STEP: Waiting for a default service account to be provisioned in namespace
[BeforeEach] [sig-network] Networking
  k8s.io/kubernetes.0/test/e2e/network/networking.go:94
STEP: Executing a successful http request from the external internet
[It] should provide Internet connection for containers [Feature:Networking-IPv4] [Skipped:azure] [Suite:openshift/conformance/parallel] [Suite:k8s]
  k8s.io/kubernetes.0/test/e2e/network/networking.go:108
STEP: Running container which tries to connect to 8.8.8.8
Oct 28 11:14:35.085: INFO: Waiting up to 5m0s for pod "connectivity-test" in namespace "e2e-nettest-4395" to be "Succeeded or Failed"
Oct 28 11:14:35.132: INFO: Pod "connectivity-test": Phase="Pending", Reason="", readiness=false. Elapsed: 46.998249ms
Oct 28 11:14:37.189: INFO: Pod "connectivity-test": Phase="Pending", Reason="", readiness=false. Elapsed: 2.104139622s
Oct 28 11:14:39.248: INFO: Pod "connectivity-test": Phase="Succeeded", Reason="", readiness=false. Elapsed: 4.163717026s
STEP: Saw pod success
Oct 28 11:14:39.249: INFO: Pod "connectivity-test" satisfied condition "Succeeded or Failed"
[AfterEach] [sig-network] Networking
  k8s.io/kubernetes.0/test/e2e/framework/framework.go:175
Oct 28 11:14:39.249: INFO: Waiting up to 7m0s for all (but 100) nodes to be ready
STEP: Destroying namespace "e2e-nettest-4395" for this suite.
Oct 28 11:14:39.467: INFO: Running AfterSuite actions on all nodes
Oct 28 11:14:39.469: INFO: Running AfterSuite actions on node 1

Comment 4 W. Trevor King 2020-10-28 17:05:38 UTC

> launch 4.7.0-0.ci aws,proxy

cluster-bot does not create clusters with the blackholed private subnets we get in the CI proxy job [1].  That means that proxy requests in cluster-bot clusters are currently "we would like you to go through this proxy, but if you go directly that will work too".  The CI jobs, on the other hand, are "only way off the cluster is through the proxy.  You will fail if you try to go directly".

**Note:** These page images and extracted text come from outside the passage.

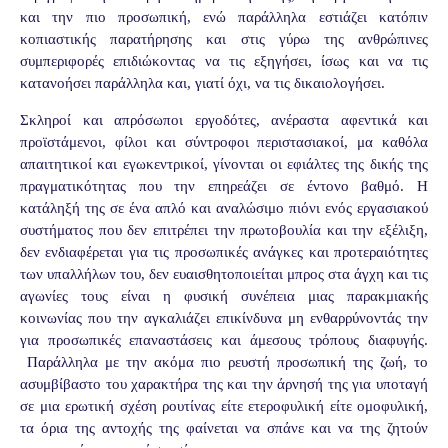
και την πιο προσωπική, ενώ παράλληλα εστιάζει κατόπιν
κοπιαστικής παρατήρησης και στις γύρω της ανθρώπινες
συμπεριφορές επιδιώκοντας να τις εξηγήσει, ίσως και να τις
κατανοήσει παράλληλα και, γιατί όχι, να τις δικαιολογήσει.
Σκληροί και απρόσωποι εργοδότες, ανέραστα αφεντικά και
προϊστάμενοι, φίλοι και σύντροφοι περιστασιακοί, μα καθόλα
απαιτητικοί και εγωκεντρικοί, γίνονται οι εφιάλτες της δικής της
πραγματικότητας που την επηρεάζει σε έντονο βαθμό. Η
κατάληξή της σε ένα απλό και αναλώσιμο πιόνι ενός εργασιακού
συστήματος που δεν επιτρέπει την πρωτοβουλία και την εξέλιξη,
δεν ενδιαφέρεται για τις προσωπικές ανάγκες και προτεραιότητες
των υπαλλήλων του, δεν ευαισθητοποιείται μπρος στα άγχη και τις
αγωνίες τους είναι η φυσική συνέπεια μιας παρακμιακής
κοινωνίας που την αγκαλιάζει επικίνδυνα μη ενθαρρύνοντάς την
για προσωπικές επαναστάσεις και άμεσους τρόπους διαφυγής.
Παράλληλα με την ακόμα πιο ρευστή προσωπική της ζωή, το
ασυμβίβαστο του χαρακτήρα της και την άρνησή της για υποταγή
σε μια ερωτική σχέση ρουτίνας είτε ετεροφυλική είτε ομοφυλική,
τα όρια της αντοχής της φαίνεται να σπάνε και να της ζητούν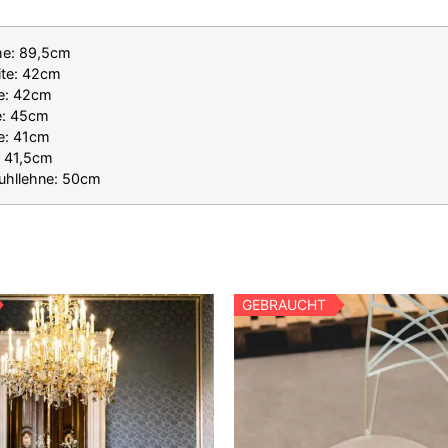
he: 89,5cm
ite: 42cm
fe: 42cm
e: 45cm
te: 41cm
e: 41,5cm
tuhllehne: 50cm
GEBRAUCHT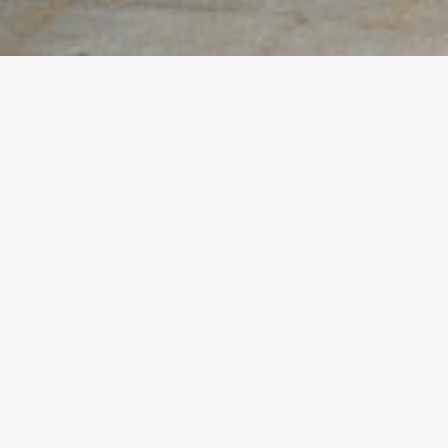
# 99 MACAY
11 juin 2011
PRÉCÉDENT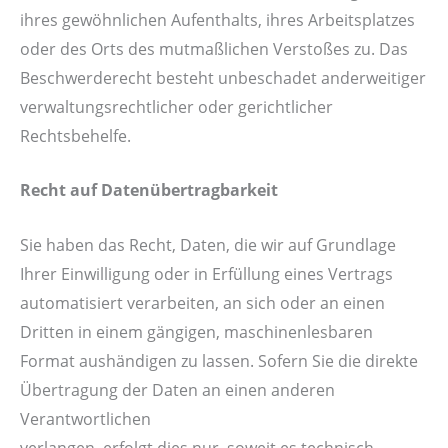
ihres gewöhnlichen Aufenthalts, ihres Arbeitsplatzes
oder des Orts des mutmaßlichen Verstoßes zu. Das
Beschwerderecht besteht unbeschadet anderweitiger
verwaltungsrechtlicher oder gerichtlicher
Rechtsbehelfe.
Recht auf Datenübertragbarkeit
Sie haben das Recht, Daten, die wir auf Grundlage
Ihrer Einwilligung oder in Erfüllung eines Vertrags
automatisiert verarbeiten, an sich oder an einen
Dritten in einem gängigen, maschinenlesbaren
Format aushändigen zu lassen. Sofern Sie die direkte
Übertragung der Daten an einen anderen
Verantwortlichen
verlangen, erfolgt dies nur, soweit es technisch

[1]: https://github.com/openshift/release/tree/92ab42c725b305355dd0c250cf59608914f95712/ci-operator/step-registry/ipi/conf/aws/blackholenetwork

Comment 6 Victor Pickard 2020-11-02 15:56:52 UTC

This test that is failing is part of the K8s E2E test network suite. This test suite is not expected to consume the proxy settings.